17

2.2K 179 1
                                    

"Selamat pagi Daniel, cucu Kakek..."

Remaja itu membalas senyuman ramah kakek tua itu dengan wajah masih mengantuk berat.

"Kakek..."

"Sudah-sudah, kalau kamu masih ngantuk tidur lagi saja ya..."

"Iya, kek..."

Remaja itu pun kembali menarik selimutnya, dan memejamkan mata. Kepalanya masih terasa berat, dan tenaganya serasa dikuras habis semalaman tadi.

"Jangan ada yang menganggu cucuku. Biarkan dia istirahat sampai tenaganya pulih kembali.."

"Baik, Tuan."

Cklek.

Dia kembali bangun, begitu semua orang itu sudah keluar dari kamarnya. Pertama yang dilakukannya adalah, mengamati seluruh keadaan kamar tidurnya yang sangat besar dan dipenuhi oleh banyak barang itu.

Ada satu bingkai foto yang diletakkan di atas meja lampu, samping kasurnya. Ia mengambil bingkai foto itu, dan memperhatikan sosok seorang cowok kurus dengan seorang kakek tua di tepi sebuah danau berair jernih.

"Daniel --- jadi dia yang namanya Daniel itu..." Ucapnya pelan.

Ia turun dari kasurnya dengan sangat hati-hati. Meski tubuhnya masih lemas, namun ia merasa bahwa ini adalah kesempatannya untuk mencari sesuatu yang sangat penting dan berharga di kamar ini.

Deegghhh...!!

Jantungnya berdetak kencang, saat ia berdiri di depan cermin lemari. Matanya nyaris tak berkedip, melihat pantulan dirinya sendiri.

Sekarang ia tahu, kenapa orang itu memperlakukannya dengan sangat baik dan istimewa sekali. Tapi setidaknya ia harus bersyukur, karena nasibnya tidak berakhir tragis seperti 'remaja-remaja' itu.

"Aku harus menghubungi Mas Ryan dan meminta pertolongannya. Tapi bagaimana caranya? Aku aja gak tahu, apakah dia masih hidup atau enggak?" gumamnya.

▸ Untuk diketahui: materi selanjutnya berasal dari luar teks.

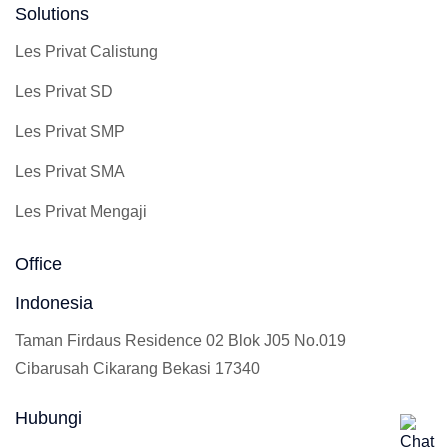
Solutions
Les Privat Calistung
Les Privat SD
Les Privat SMP
Les Privat SMA
Les Privat Mengaji
Office
Indonesia
Taman Firdaus Residence 02 Blok J05 No.019
Cibarusah Cikarang Bekasi 17340
Hubungi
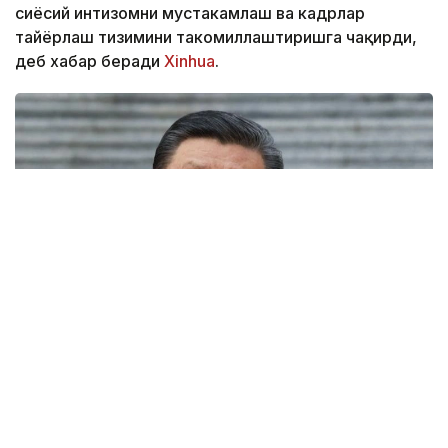
сиёсий интизомни мустаҳкамлаш ва кадрлар
тайёрлаш тизимини такомиллаштиришга чақирди,
деб хабар беради
Xinhuа
.
Фото: ТАСС
Хитой Коммунистик партияси Марказий Қўмитаси
Бош котиби ва Марказий ҳарбий комиссия раиси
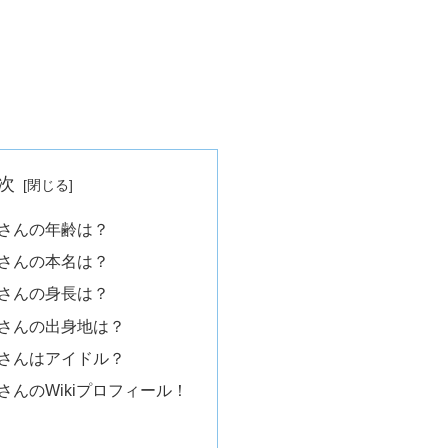
次
なさんの年齢は？
なさんの本名は？
なさんの身長は？
なさんの出身地は？
なさんはアイドル？
さんのWikiプロフィール！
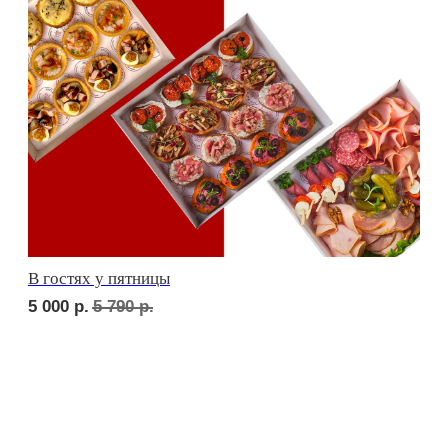
сет ТУРИН
1 710
р.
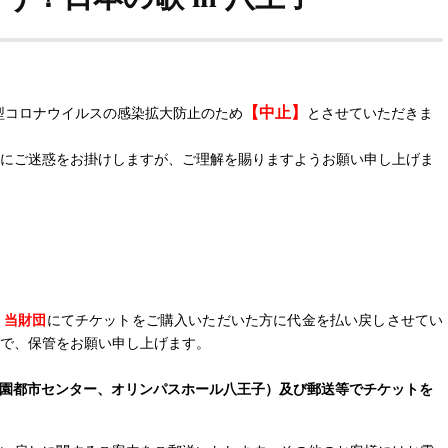
【中止】
新型コロナウイルスの感染拡大防止のため
とさせていただきま
にご迷惑をお掛けしますが、ご理解を賜りますようお願い申し上げま
、
当財団
にてチケットをご購入いただいた方に代金を払い戻しさせてい
で、保管をお願い申し上げます。
園都市センター、オリンパスホール八王子）及び郵送等でチケットを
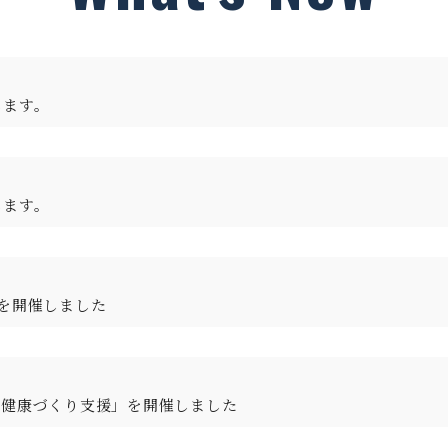
します。
します。
を開催しました
る健康づくり支援」を開催しました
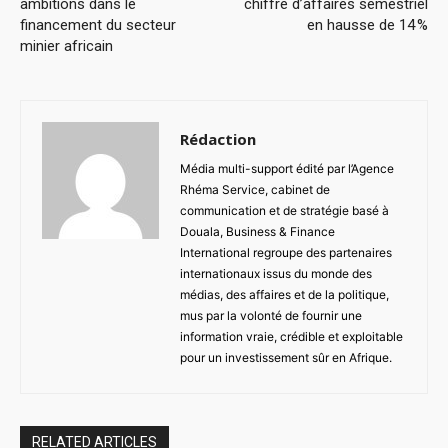
ambitions dans le
chiffre d’affaires semestriel
financement du secteur
en hausse de 14 %
minier africain
Rédaction
Média multi-support édité par l’Agence
Rhéma Service, cabinet de
communication et de stratégie basé à
Douala, Business & Finance
International regroupe des partenaires
internationaux issus du monde des
médias, des affaires et de la politique,
mus par la volonté de fournir une
information vraie, crédible et exploitable
pour un investissement sûr en Afrique.
RELATED ARTICLES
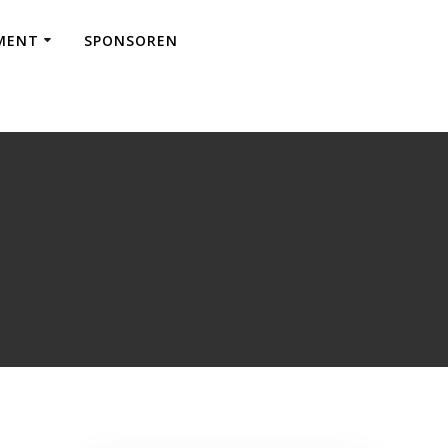
EMENT
SPONSOREN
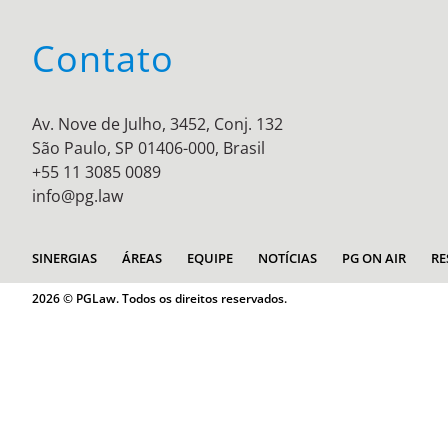
Contato
Av. Nove de Julho, 3452, Conj. 132
São Paulo, SP 01406-000, Brasil
+55 11 3085 0089
info@pg.law
SINERGIAS
ÁREAS
EQUIPE
NOTÍCIAS
PG ON AIR
RE
2026 © PGLaw. Todos os direitos reservados.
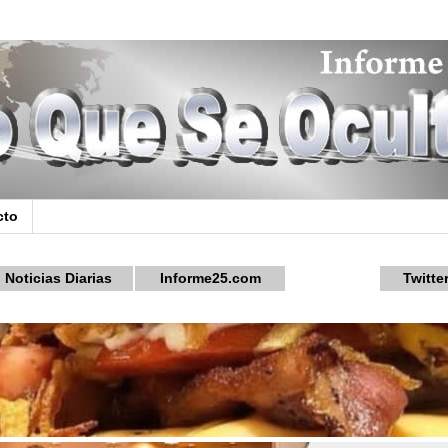
cto
Noticias Diarias
Informe25.com
Twitte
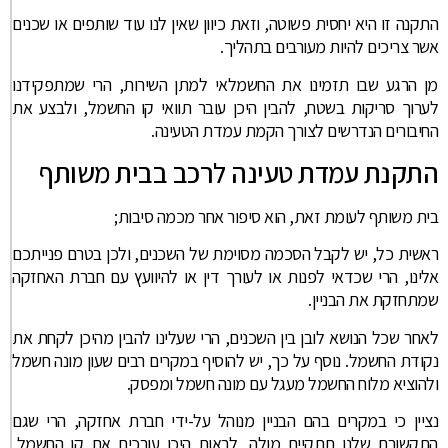
התקנה זו היא יחסית פשוטה, וזאת כיוון שאין לנו עוד שותפים או שכנים
אשר צריכים להיות מעורבים בתהליך.
מן הרגע שבו תזמינו את החשמלאי למתן השירות, הרי שמתפקידנו
לערוך סריקות בשטח, להבין היכן עובר תוואי קו החשמל, ולבצע את
החיבורים הנדרשים לצורך הקמת עמדת הטעינה.
התקנת עמדת טעינה לרכב בבית משותף
בית משותף לעומת זאת, הוא סיפור אחר מכמה סיבות;
ראשית כל, יש לקבל הסכמה מסוימת של השכנים, ולכן בטרם פנייתכם
אלינו, הרי שכדאי לפנות או לעורך דין או להיוועץ עם חברת האחזקה
שמתחזקת את הבניין.
לאחר שכל הנושא לובן בין השכנים, הרי שעלינו להבין מהיכן לקחת את
נקודת החשמל. נוסף על כך, יש להוסיף במקרים רבים שעון מונה חשמל
ולהוציא מלוח החשמל מעגל עם מונה חשמל ומפסק.
נציין כי במקרים בהם הבניין מנוהל על-ידי חברת אחזקה, הרי שגם
התקשורת שלנו תתקיים מולה, לראות היכן עורכים את קו החשמל,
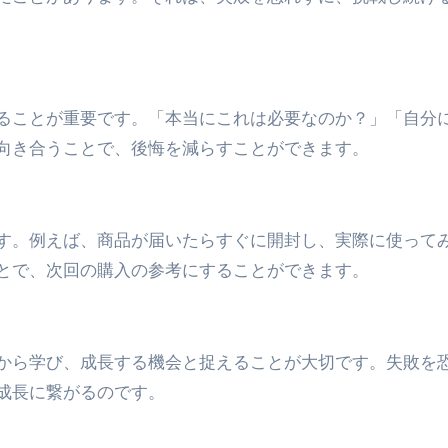
ることが重要です。「本当にこれは必要なのか？」「自分
向き合うことで、後悔を減らすことができます。
す。例えば、商品が届いたらすぐに開封し、実際に使って
とで、次回の購入の参考にすることができます。
から学び、成長する機会と捉えることが大切です。失敗を
成長に繋がるのです。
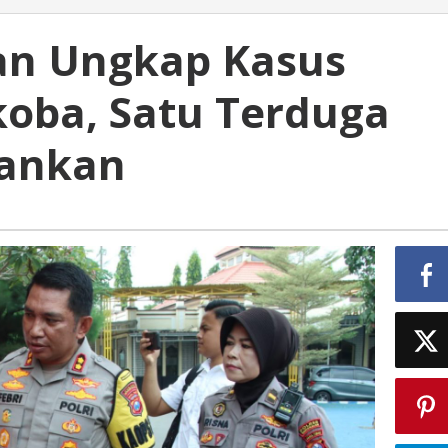
an Ungkap Kasus
oba, Satu Terduga
ankan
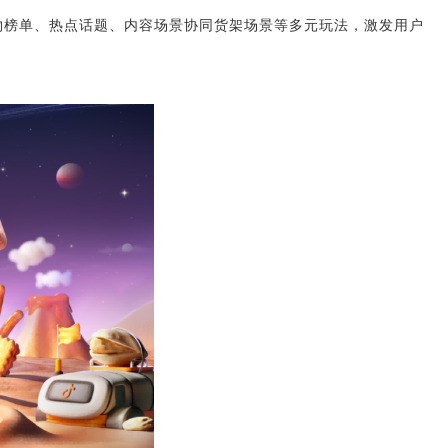
物榜单、热点话题、内容场景协同货架场景等多元玩法，激发用户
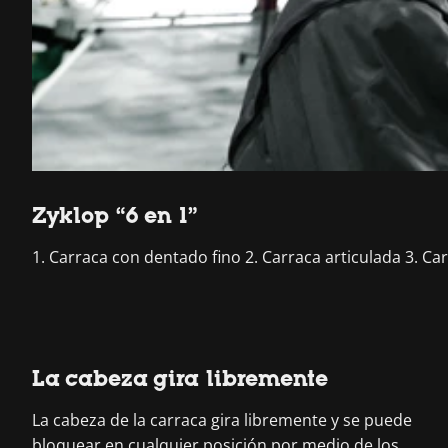
Zyklop “6 en 1”
1. Carraca con dentado fino 2. Carraca articulada 3. Ca
La cabeza gira libremente
La cabeza de la carraca gira libremente y se puede
bloquear en cualquier posición por medio de los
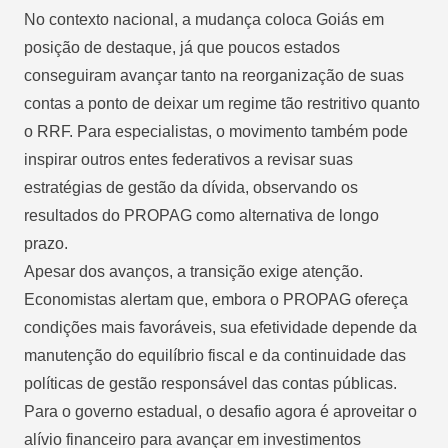
No contexto nacional, a mudança coloca Goiás em
posição de destaque, já que poucos estados
conseguiram avançar tanto na reorganização de suas
contas a ponto de deixar um regime tão restritivo quanto
o RRF. Para especialistas, o movimento também pode
inspirar outros entes federativos a revisar suas
estratégias de gestão da dívida, observando os
resultados do PROPAG como alternativa de longo
prazo.
Apesar dos avanços, a transição exige atenção.
Economistas alertam que, embora o PROPAG ofereça
condições mais favoráveis, sua efetividade depende da
manutenção do equilíbrio fiscal e da continuidade das
políticas de gestão responsável das contas públicas.
Para o governo estadual, o desafio agora é aproveitar o
alívio financeiro para avançar em investimentos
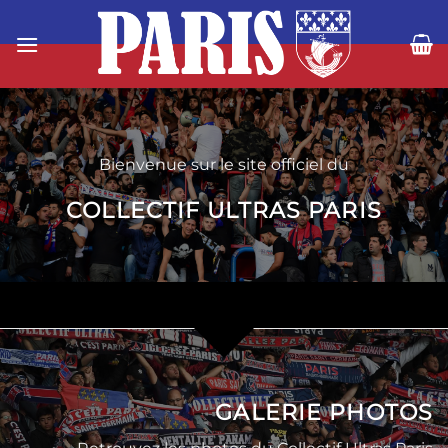
Passer
au
contenu
Bienvenue sur le site officiel du
COLLECTIF ULTRAS PARIS
GALERIE PHOTOS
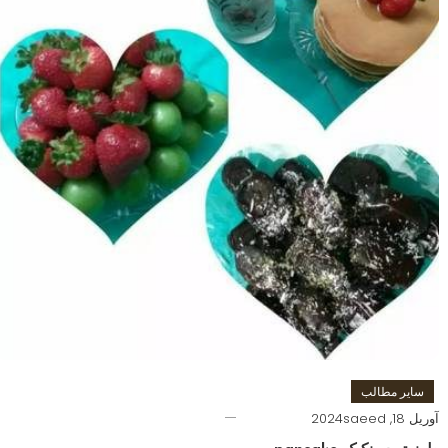
سایر مطالب
آوریل 18, 2024
saeed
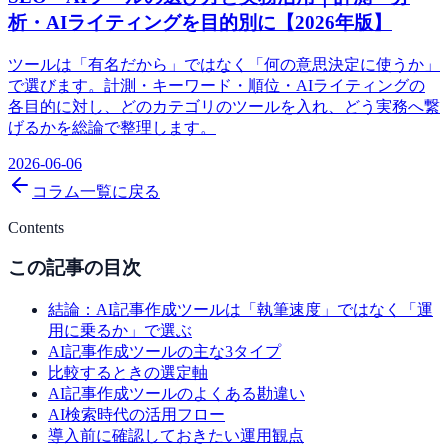
析・AIライティングを目的別に【2026年版】
ツールは「有名だから」ではなく「何の意思決定に使うか」
で選びます。計測・キーワード・順位・AIライティングの
各目的に対し、どのカテゴリのツールを入れ、どう実務へ繋
げるかを総論で整理します。
2026-06-06
コラム一覧に戻る
Contents
この記事の目次
結論：AI記事作成ツールは「執筆速度」ではなく「運
用に乗るか」で選ぶ
AI記事作成ツールの主な3タイプ
比較するときの選定軸
AI記事作成ツールのよくある勘違い
AI検索時代の活用フロー
導入前に確認しておきたい運用観点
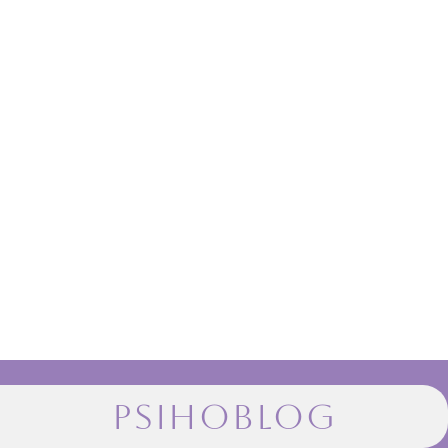
5 stvari koje je Bosch unio
u moju kuhinju
Kako privodim kraju ovu saradnju,
shvatam da mi je Bosch zapravo
promijenio način na koji živim kuhinju.
Ne samo estetski – iako je vizualni
dojam ogroman – nego prije svega
praktično: u vremenu koje štedim, u
miru koji osjećam dok kuham i u
svakodnevnoj organizaciji. Ova saradnja
mi je bila...
PROČITAJ VIŠE
PSIHOBLOG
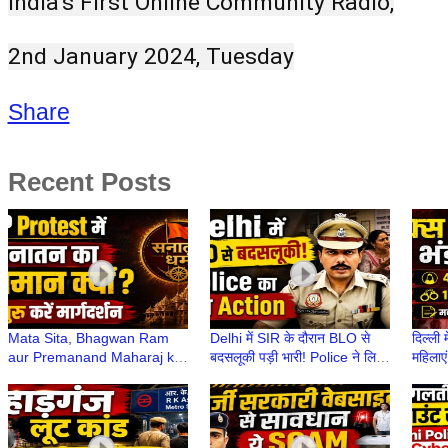
India’s First Online Community Radio,
2nd January 2024, Tuesday
Share
Recent Posts
Mata Sita, Bhagwan Ram
Delhi में SIR के दौरान BLO से
दिल्ली 
aur Premanand Maharaj ka
बदसलूकी पड़ी भारी! Police ने लिया
महिलाएं
CJP Protest से क्या लेना-देना
कड़ा Action | Delhi में SIR
मकान 
था?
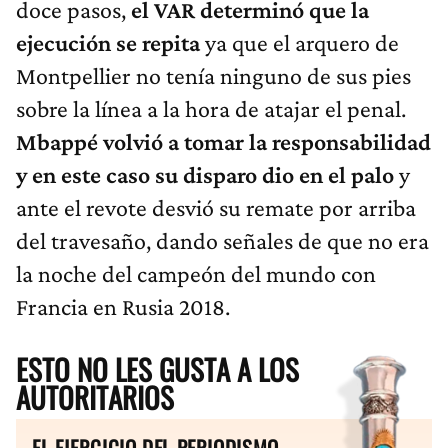
doce pasos,
el VAR determinó que la
ejecución se repita
ya que el arquero de
Montpellier no tenía ninguno de sus pies
sobre la línea a la hora de atajar el penal.
Mbappé volvió a tomar la responsabilidad
y en este caso su disparo dio en el palo
y
ante el revote desvió su remate por arriba
del travesaño, dando señales de que no era
la noche del campeón del mundo con
Francia en Rusia 2018.
ESTO NO LES GUSTA A LOS
AUTORITARIOS
EL EJERCICIO DEL PERIODISMO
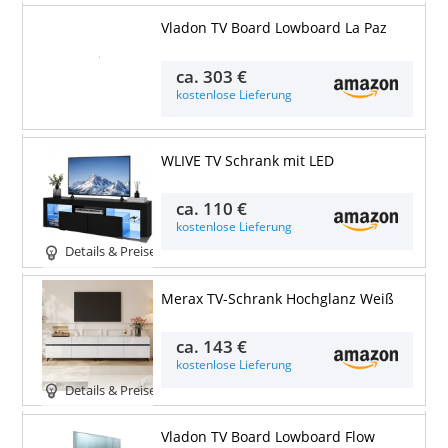
Vladon TV Board Lowboard La Paz
Details & Preise
ca.
303 €
kostenlose Lieferung
WLIVE TV Schrank mit LED
ca.
110 €
kostenlose Lieferung
Details & Preise
Merax TV-Schrank Hochglanz Weiß
ca.
143 €
kostenlose Lieferung
Details & Preise
Vladon TV Board Lowboard Flow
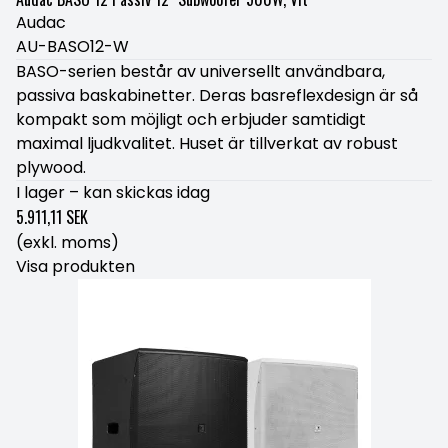
Audac
AU-BASO12-W
BASO-serien består av universellt användbara,
passiva baskabinetter. Deras basreflexdesign är så
kompakt som möjligt och erbjuder samtidigt
maximal ljudkvalitet. Huset är tillverkat av robust
plywood.
I lager – kan skickas idag
5.911,11 SEK
(exkl. moms)
Visa produkten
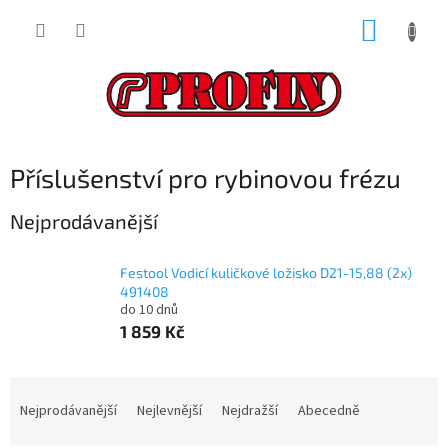
Přejít
NÁKUP
na
obsah
KOŠÍK
Příslušenství pro rybinovou frézu
Nejprodávanější
Festool Vodicí kuličkové ložisko D21-15,88 (2x)
491408
do 10 dnů
1 859 Kč
Ř
a
Nejprodávanější
Nejlevnější
Nejdražší
Abecedně
z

Tidak banyak petunjuk yang ia dapatkan di kamar ini. Semua barang di kamar ini, mengingatkannya pada sosok kakak kandungnya.

Bola basket yang diletakkan dalam sebuah keranjang besi. Dinding-dinding yang dipenuhi poster pemain basket dan bola. Gitar yang ditempel di dinding, yang entah apa maksudnya. Belum lagi koleksi botol-botol minuman beralkohol kosong yang diletakkan dalam sebuah lemari kaca khusus.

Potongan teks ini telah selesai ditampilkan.